About this exercise —
Leave out the pictures and print precisely the lines from the line with "Save Your Favorites" to the final line of the entries, both ends included.
********
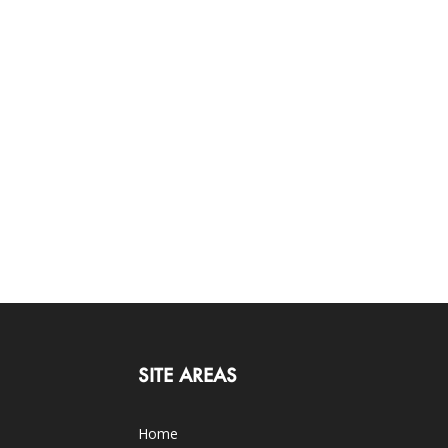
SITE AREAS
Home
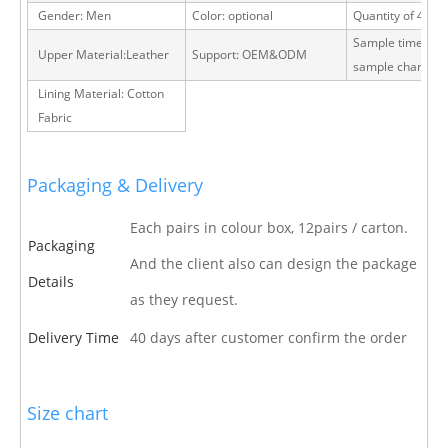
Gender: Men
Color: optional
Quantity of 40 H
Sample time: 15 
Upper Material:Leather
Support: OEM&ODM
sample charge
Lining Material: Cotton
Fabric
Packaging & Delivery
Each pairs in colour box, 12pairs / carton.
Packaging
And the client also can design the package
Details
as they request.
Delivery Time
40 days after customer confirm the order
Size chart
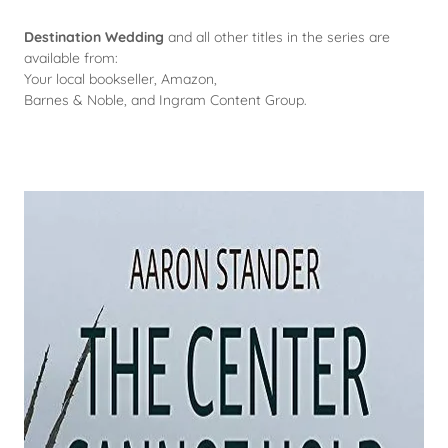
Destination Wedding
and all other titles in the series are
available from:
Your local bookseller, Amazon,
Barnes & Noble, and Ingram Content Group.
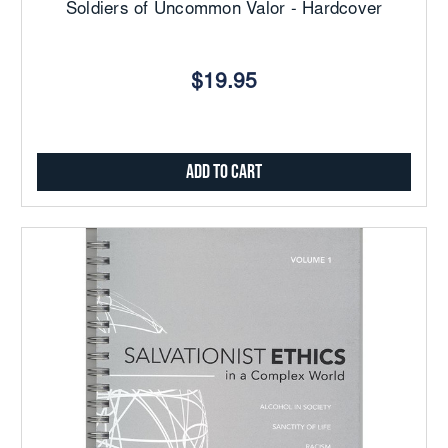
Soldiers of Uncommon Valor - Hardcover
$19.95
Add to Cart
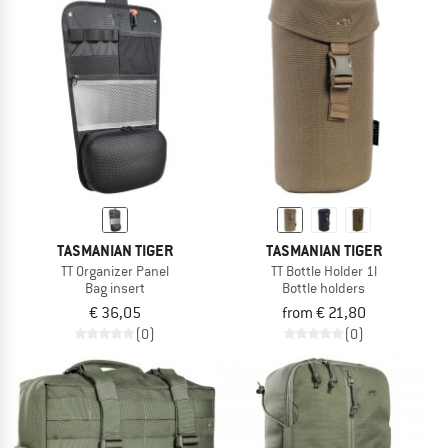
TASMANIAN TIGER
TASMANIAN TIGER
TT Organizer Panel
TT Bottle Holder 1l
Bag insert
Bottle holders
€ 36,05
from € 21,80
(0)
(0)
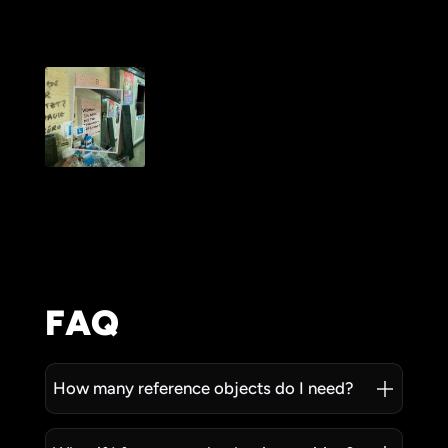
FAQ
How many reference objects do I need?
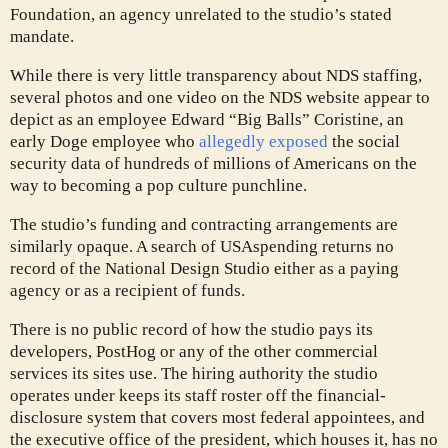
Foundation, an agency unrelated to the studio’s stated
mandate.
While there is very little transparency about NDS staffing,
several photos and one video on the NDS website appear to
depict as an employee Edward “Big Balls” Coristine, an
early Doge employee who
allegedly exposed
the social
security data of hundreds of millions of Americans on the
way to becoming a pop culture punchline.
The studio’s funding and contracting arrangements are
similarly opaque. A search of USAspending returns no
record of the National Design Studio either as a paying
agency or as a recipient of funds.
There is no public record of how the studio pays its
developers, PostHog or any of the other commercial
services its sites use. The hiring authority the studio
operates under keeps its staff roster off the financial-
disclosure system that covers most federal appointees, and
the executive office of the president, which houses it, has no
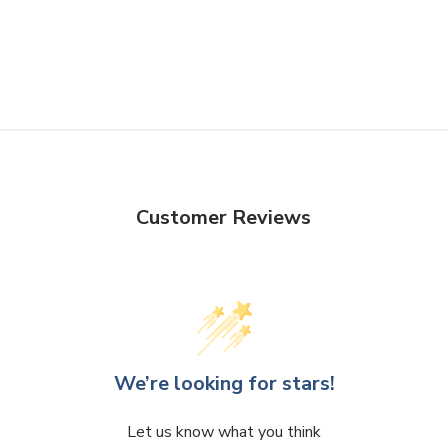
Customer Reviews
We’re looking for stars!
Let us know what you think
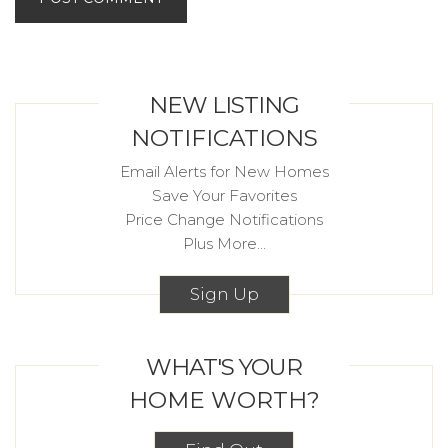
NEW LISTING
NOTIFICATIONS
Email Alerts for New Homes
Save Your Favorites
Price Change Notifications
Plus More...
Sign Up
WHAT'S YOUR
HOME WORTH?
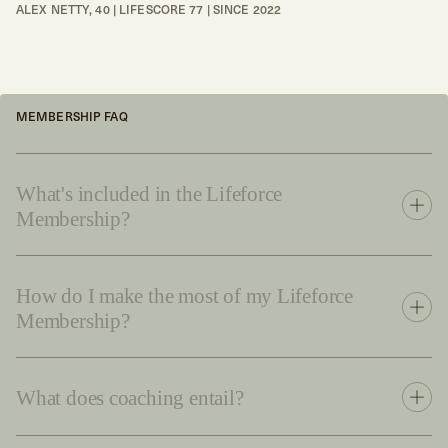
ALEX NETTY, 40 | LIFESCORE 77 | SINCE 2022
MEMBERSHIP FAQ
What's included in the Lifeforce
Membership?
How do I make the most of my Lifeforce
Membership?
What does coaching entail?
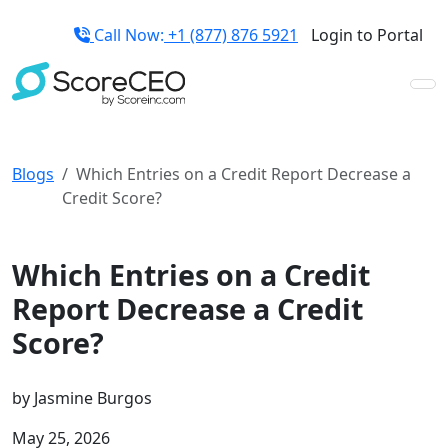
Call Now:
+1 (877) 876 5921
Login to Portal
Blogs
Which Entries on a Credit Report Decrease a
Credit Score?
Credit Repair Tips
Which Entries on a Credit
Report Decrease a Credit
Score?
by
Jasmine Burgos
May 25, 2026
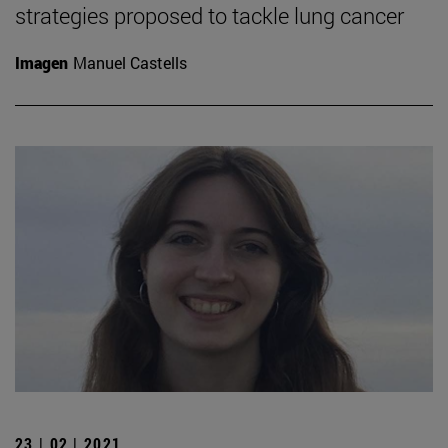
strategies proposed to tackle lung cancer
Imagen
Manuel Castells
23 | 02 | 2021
********
Solution to the exercise —
Save Your Favorites
Price Change Notifications
Plus More...
Sign Up
WHAT'S YOUR
HOME WORTH?
ALEX NETTY, 40 | LIFESCORE 77 | SINCE 2022
MEMBERSHIP FAQ
What's included in the Lifeforce
Membership?
How do I make the most of my Lifeforce
Membership?
What does coaching entail?
Call Now:
+1 (877) 876 5921
Login to Portal
Blogs
Which Entries on a Credit Report Decrease a
Credit Score?
Credit Repair Tips
Which Entries on a Credit
Report Decrease a Credit
Score?
by
Jasmine Burgos
May 25, 2026
strategies proposed to tackle lung cancer
Imagen
Manuel Castells
23 | 02 | 2021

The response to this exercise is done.